Re: @AC 'Facebook: Information in Hive not readily accessible'
Yes the information in Hive is readily accessible. However the queries will suck up quite a bit of resources doing full table scans.
You seem to think this lack of resources should be the user's problem. It's not. If Facebook cannot comply with the legal requirements of GDPR then it's very much their problem.
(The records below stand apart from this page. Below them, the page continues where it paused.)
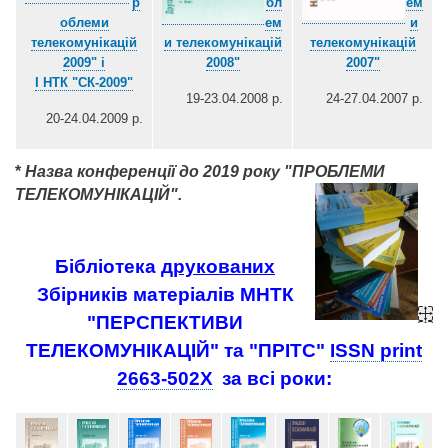
р
бл
ем
облеми
ем
и
телекомунікацій
и телекомунікацій
телекомунікацій
2009" і
2008"
2007"
І НТК "СК-2009"
19-23.04.2008 р.
24-27.04.2007 р.
20-24.04.2009 р.
*
Назва конференції до 2019 року "ПРОБЛЕМИ
ТЕЛЕКОМУНІКАЦІЙ".
Бібліотека
друкованих
Збірників матеріалів МНТК
"ПЕРСПЕКТИВИ
ТЕЛЕКОМУНІКАЦІЙ" та "ПРІТС"
ISSN print
2663-502X
за всі роки:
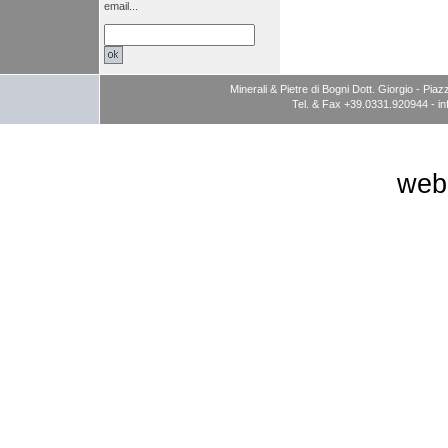
email...
Minerali & Pietre di Bogni Dott. Giorgio - P
Tel. & Fax +39.0331.920944 -
i
web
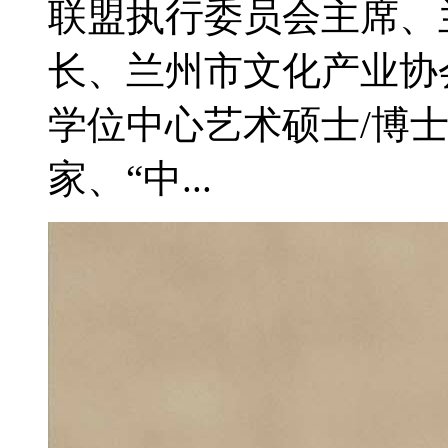
联盟执行委员会主席、
长、兰州市文化产业协
学位中心艺术硕士/博
家、“中...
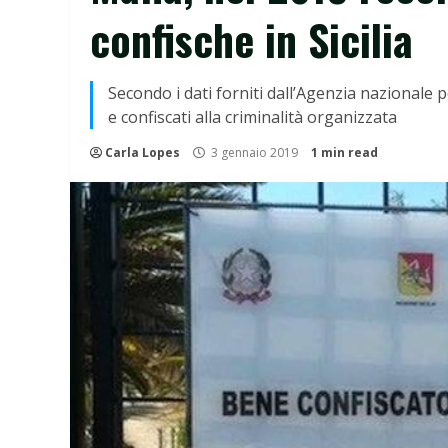
confische in Sicilia
Secondo i dati forniti dall’Agenzia nazionale 
e confiscati alla criminalità organizzata
Carla Lopes
3 gennaio 2019
1 min read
At the very least they'll need to start working towards an architecture that does allow them to comply (because, let's face it, they're not going to stop collecting that data in the first place).
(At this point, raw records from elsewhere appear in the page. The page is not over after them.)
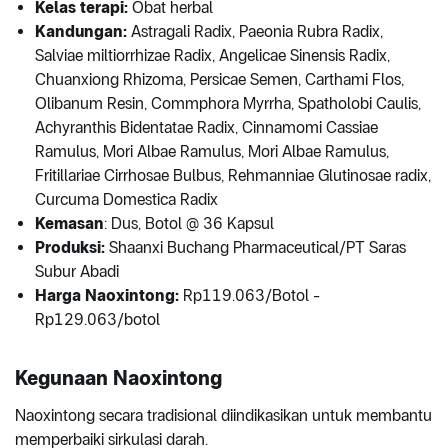
Kelas terapi:
Obat herbal
Kandungan:
Astragali Radix, Paeonia Rubra Radix,
Salviae miltiorrhizae Radix, Angelicae Sinensis Radix,
Chuanxiong Rhizoma, Persicae Semen, Carthami Flos,
Olibanum Resin, Commphora Myrrha, Spatholobi Caulis,
Achyranthis Bidentatae Radix, Cinnamomi Cassiae
Ramulus, Mori Albae Ramulus, Mori Albae Ramulus,
Fritillariae Cirrhosae Bulbus, Rehmanniae Glutinosae radix,
Curcuma Domestica Radix
Kemasan
: Dus, Botol @ 36 Kapsul
Produksi:
Shaanxi Buchang Pharmaceutical/PT Saras
Subur Abadi
Harga Naoxintong:
Rp119.063/Botol -
Rp129.063/botol
Kegunaan Naoxintong
Naoxintong secara tradisional diindikasikan untuk membantu
memperbaiki sirkulasi darah.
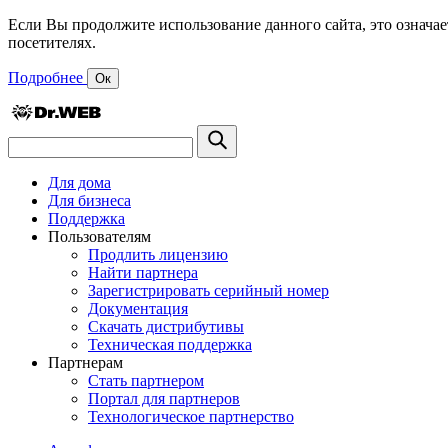
Если Вы продолжите использование данного сайта, это означае
посетителях.
Подробнее
Ок
Для дома
Для бизнеса
Поддержка
Пользователям
Продлить лицензию
Найти партнера
Зарегистрировать серийный номер
Документация
Скачать дистрибутивы
Техническая поддержка
Партнерам
Стать партнером
Портал для партнеров
Технологическое партнерство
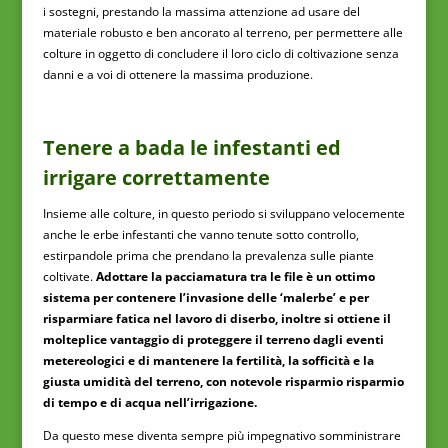
i sostegni, prestando la massima attenzione ad usare del
materiale robusto e ben ancorato al terreno, per permettere alle
colture in oggetto di concludere il loro ciclo di coltivazione senza
danni e a voi di ottenere la massima produzione.
Tenere a bada le infestanti ed
irrigare correttamente
Insieme alle colture, in questo periodo si sviluppano velocemente
anche le erbe infestanti che vanno tenute sotto controllo,
estirpandole prima che prendano la prevalenza sulle piante
coltivate.
Adottare la pacciamatura tra le file è un ottimo
sistema per contenere l’invasione delle ‘malerbe’ e per
risparmiare fatica nel lavoro di diserbo, inoltre si ottiene il
molteplice vantaggio di proteggere il terreno dagli eventi
metereologici e di mantenere la fertilità, la sofficità e la
giusta umidità del terreno, con notevole risparmio risparmio
di tempo e di acqua nell’irrigazione.
Da questo mese diventa sempre più impegnativo somministrare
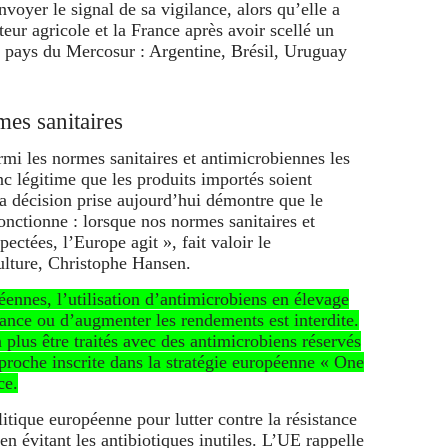
oyer le signal de sa vigilance, alors qu’elle a
teur agricole et la France après avoir scellé un
s pays du Mercosur : Argentine, Brésil, Uruguay
mes sanitaires
rmi les normes sanitaires et antimicrobiennes les
nc légitime que les produits importés soient
 décision prise aujourd’hui démontre que le
nctionne : lorsque nos normes sanitaires et
ectées, l’Europe agit », fait valoir le
ulture, Christophe Hansen.
nnes, l’utilisation d’antimicrobiens en élevage
ssance ou d’augmenter les rendements est interdite.
lus être traités avec des antimicrobiens réservés
proche inscrite dans la stratégie européenne « One
ce.
itique européenne pour lutter contre la résistance
 évitant les antibiotiques inutiles. L’UE rappelle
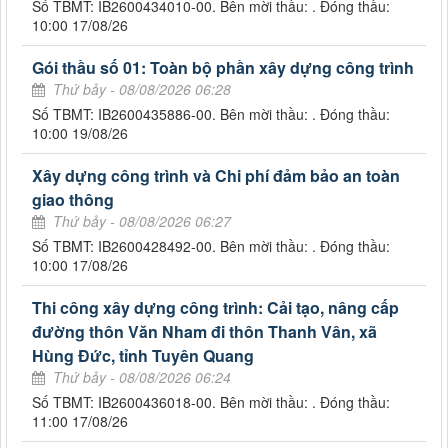
Số TBMT: IB2600434010-00. Bên mời thầu: . Đóng thầu:
10:00 17/08/26
Gói thầu số 01: Toàn bộ phần xây dựng công trình
Thứ bảy - 08/08/2026 06:28
Số TBMT: IB2600435886-00. Bên mời thầu: . Đóng thầu:
10:00 19/08/26
Xây dựng công trình và Chi phí đảm bảo an toàn
giao thông
Thứ bảy - 08/08/2026 06:27
Số TBMT: IB2600428492-00. Bên mời thầu: . Đóng thầu:
10:00 17/08/26
Thi công xây dựng công trình: Cải tạo, nâng cấp
đường thôn Văn Nham đi thôn Thanh Vân, xã
Hùng Đức, tỉnh Tuyên Quang
Thứ bảy - 08/08/2026 06:24
Số TBMT: IB2600436018-00. Bên mời thầu: . Đóng thầu:
11:00 17/08/26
Who ever peddled this story is hoping that there aren't people reading it who actually know Hadoop or FB's internals.
If you read the article it addresses the GDPR related aspects of the difficulty in gaining access to the data, in various places including this:
Moreover, he pointed out that if the request is excessive, it is only because the amount of data collected and sent to Facebook is too large for one of the biggest companies in the world to retrieve.
"Which seems to be a breach of [GDPR's requirement for] data minimisation rather than my fault as a data subject requesting this data," he observed.
If Facebook are collecting reams of data, so much so that it's almost impossible for them to fulfil an access request for it, then that has connotations about whether they're actually collecting the bare minimum required to provide their service.
They've also rendered themselves unable to fulfil a legal requirement, so of course there will be an investigation. Rightly or wrongly, the internals of Hadoop are largely irrelevant to the law - if it means you can't comply, the view will likely be you should use a technology that _does_ allow you to comply.